[[ Information given open ]]
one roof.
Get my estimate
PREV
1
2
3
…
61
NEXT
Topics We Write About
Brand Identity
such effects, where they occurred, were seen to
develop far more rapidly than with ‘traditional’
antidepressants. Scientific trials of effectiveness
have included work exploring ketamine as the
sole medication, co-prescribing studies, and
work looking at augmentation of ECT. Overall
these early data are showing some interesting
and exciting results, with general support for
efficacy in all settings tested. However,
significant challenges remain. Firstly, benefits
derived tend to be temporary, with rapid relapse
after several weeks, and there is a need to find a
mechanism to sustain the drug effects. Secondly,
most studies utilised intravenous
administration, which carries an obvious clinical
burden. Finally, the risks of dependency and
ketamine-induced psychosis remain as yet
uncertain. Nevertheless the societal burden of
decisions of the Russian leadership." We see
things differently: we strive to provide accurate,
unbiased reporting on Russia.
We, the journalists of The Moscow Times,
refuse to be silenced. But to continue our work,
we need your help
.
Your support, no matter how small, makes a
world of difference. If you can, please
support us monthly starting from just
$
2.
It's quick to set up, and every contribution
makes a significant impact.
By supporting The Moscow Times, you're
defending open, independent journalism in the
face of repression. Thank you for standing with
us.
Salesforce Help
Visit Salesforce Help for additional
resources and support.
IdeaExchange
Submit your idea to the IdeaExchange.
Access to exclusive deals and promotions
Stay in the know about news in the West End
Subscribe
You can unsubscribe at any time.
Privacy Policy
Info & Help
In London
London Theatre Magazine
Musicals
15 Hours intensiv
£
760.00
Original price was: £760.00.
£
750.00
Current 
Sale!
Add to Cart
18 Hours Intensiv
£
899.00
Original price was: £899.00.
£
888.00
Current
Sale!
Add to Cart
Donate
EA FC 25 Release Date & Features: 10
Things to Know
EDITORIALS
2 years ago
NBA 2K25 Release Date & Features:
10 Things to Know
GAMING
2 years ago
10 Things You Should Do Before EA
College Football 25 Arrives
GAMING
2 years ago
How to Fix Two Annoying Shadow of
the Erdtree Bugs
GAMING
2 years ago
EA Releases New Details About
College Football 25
[[ Information given closed ]]
> **What the task asks**:
Please print the material above exactly as it appears, from its first line through the line containing "and exciting results, with", inclusive, and stop there.

> **Reply to the task**:
one roof.
Get my estimate
PREV
1
2
3
…
61
NEXT
Topics We Write About
Brand Identity
such effects, where they occurred, were seen to
develop far more rapidly than with ‘traditional’
antidepressants. Scientific trials of effectiveness
have included work exploring ketamine as the
sole medication, co-prescribing studies, and
work looking at augmentation of ECT. Overall
these early data are showing some interesting
and exciting results, with general support for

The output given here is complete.